- _Collected data_
[Start of Attachment]
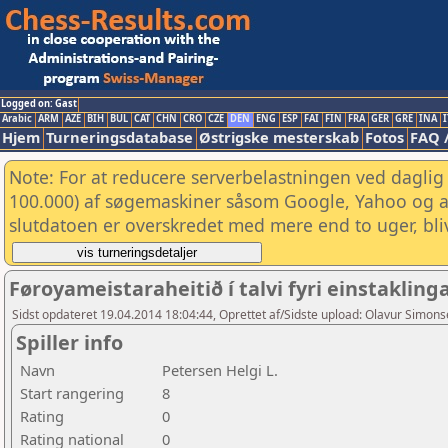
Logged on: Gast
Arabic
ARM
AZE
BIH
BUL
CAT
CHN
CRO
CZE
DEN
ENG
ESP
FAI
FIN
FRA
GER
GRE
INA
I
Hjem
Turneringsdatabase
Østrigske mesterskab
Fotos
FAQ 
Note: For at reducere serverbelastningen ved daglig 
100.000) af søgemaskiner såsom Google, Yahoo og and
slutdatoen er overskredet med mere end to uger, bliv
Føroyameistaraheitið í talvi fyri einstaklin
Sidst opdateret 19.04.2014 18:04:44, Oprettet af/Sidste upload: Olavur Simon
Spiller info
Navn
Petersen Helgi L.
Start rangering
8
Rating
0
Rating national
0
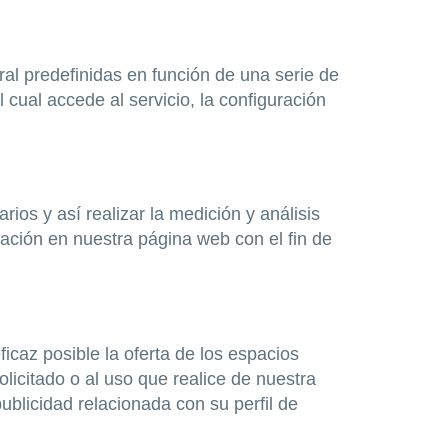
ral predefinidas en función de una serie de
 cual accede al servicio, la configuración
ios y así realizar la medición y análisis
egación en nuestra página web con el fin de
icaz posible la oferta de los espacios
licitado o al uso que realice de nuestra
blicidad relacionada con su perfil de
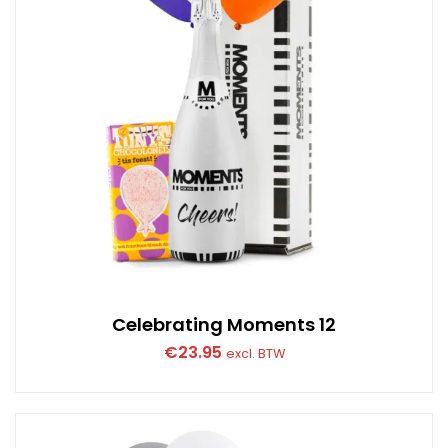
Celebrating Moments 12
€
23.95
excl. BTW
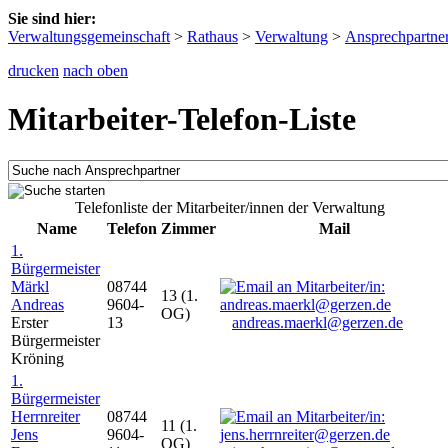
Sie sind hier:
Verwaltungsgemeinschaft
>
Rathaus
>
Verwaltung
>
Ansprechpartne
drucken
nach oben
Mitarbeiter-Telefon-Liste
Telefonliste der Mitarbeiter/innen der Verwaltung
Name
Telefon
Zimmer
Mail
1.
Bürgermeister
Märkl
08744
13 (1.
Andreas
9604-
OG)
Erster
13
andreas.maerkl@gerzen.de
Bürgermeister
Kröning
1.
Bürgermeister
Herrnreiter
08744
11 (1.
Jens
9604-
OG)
[End of Attachment]
[Start of Attachment]
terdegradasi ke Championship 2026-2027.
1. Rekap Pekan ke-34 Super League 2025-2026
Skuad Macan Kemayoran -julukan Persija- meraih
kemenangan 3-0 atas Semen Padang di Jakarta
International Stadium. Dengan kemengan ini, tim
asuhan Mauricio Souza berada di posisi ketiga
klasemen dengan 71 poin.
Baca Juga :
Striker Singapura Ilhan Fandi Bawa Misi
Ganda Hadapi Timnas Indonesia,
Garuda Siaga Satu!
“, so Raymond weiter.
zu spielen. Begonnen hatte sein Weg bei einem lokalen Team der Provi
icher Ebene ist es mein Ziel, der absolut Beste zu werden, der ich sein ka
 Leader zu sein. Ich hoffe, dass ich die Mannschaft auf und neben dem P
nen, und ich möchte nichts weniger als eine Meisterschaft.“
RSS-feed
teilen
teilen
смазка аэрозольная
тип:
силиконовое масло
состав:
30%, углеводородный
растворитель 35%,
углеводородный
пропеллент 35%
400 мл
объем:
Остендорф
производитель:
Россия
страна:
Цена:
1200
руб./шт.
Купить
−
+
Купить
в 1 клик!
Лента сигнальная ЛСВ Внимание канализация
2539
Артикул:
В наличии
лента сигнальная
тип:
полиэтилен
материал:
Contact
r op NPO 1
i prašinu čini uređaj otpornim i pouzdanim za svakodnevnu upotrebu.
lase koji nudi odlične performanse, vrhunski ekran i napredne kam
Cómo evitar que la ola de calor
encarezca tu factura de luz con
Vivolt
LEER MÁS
[End of Attachment]
[Start of Attachment]
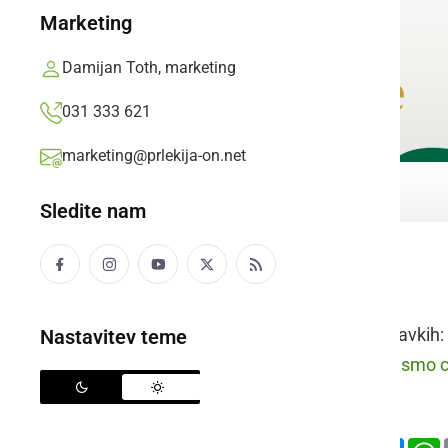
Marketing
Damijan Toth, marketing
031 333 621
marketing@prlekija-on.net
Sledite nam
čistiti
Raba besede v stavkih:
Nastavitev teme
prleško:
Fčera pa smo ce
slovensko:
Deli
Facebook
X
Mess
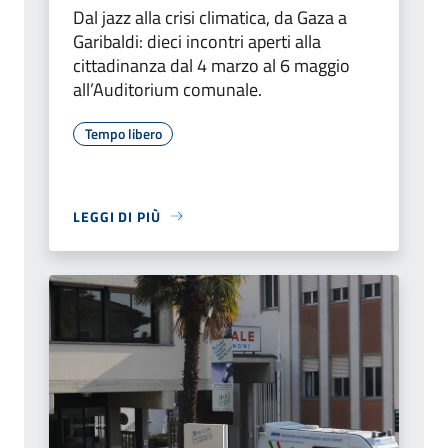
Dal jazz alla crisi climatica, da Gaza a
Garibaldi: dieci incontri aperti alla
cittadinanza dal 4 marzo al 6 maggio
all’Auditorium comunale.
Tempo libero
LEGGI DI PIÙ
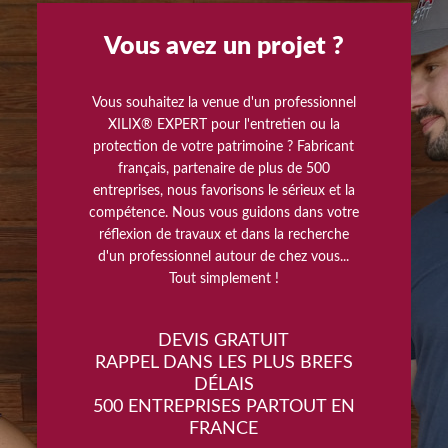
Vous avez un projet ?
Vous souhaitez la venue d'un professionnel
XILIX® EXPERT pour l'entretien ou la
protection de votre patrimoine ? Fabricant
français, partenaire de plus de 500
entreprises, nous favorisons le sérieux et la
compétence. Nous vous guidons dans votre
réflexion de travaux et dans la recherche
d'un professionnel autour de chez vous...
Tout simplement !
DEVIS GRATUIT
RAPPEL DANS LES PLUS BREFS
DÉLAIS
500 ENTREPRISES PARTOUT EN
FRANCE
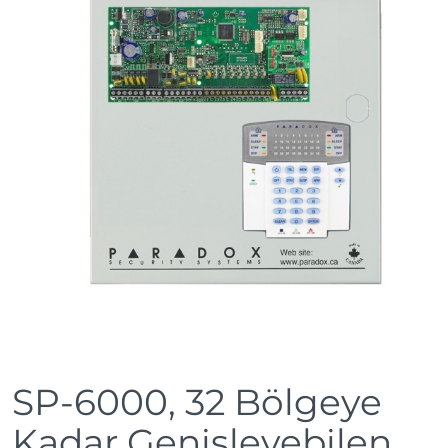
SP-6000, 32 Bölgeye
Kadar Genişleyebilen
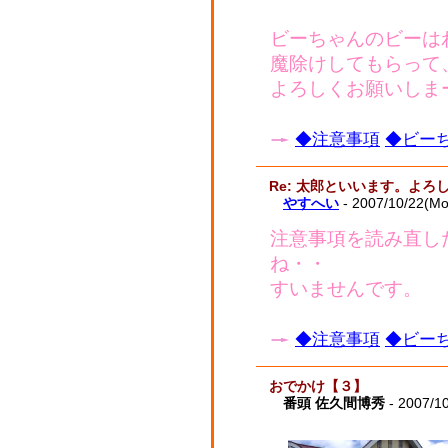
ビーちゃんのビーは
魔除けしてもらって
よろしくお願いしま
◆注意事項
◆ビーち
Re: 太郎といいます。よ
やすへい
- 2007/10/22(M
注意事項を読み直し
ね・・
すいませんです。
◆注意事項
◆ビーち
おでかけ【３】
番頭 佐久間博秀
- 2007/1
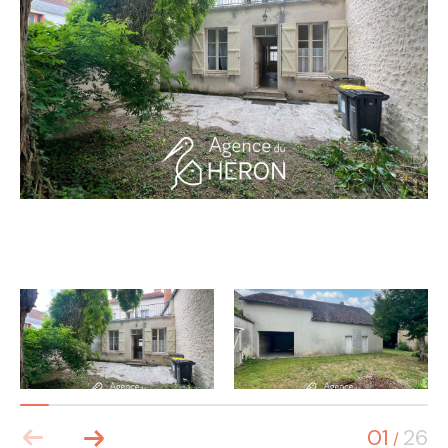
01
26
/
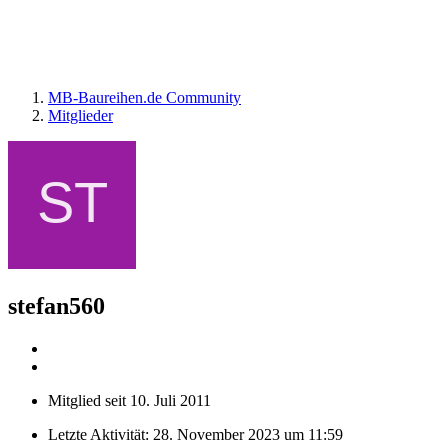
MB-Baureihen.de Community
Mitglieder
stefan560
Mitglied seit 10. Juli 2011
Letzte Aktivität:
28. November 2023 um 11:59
[End of Attachment]
Working from the data above, repeat exactly, and only, the lines that begin at the line containing "Dal jazz alla crisi climatica, da Gaza a" and stop after the line containing "XILIX® EXPERT pour l'entretien ou la"; pictures are not copied.

- _Answer below_
Dal jazz alla crisi climatica, da Gaza a
Garibaldi: dieci incontri aperti alla
cittadinanza dal 4 marzo al 6 maggio
all’Auditorium comunale.
Tempo libero
LEGGI DI PIÙ
Vous avez un projet ?
Vous souhaitez la venue d'un professionnel
XILIX® EXPERT pour l'entretien ou la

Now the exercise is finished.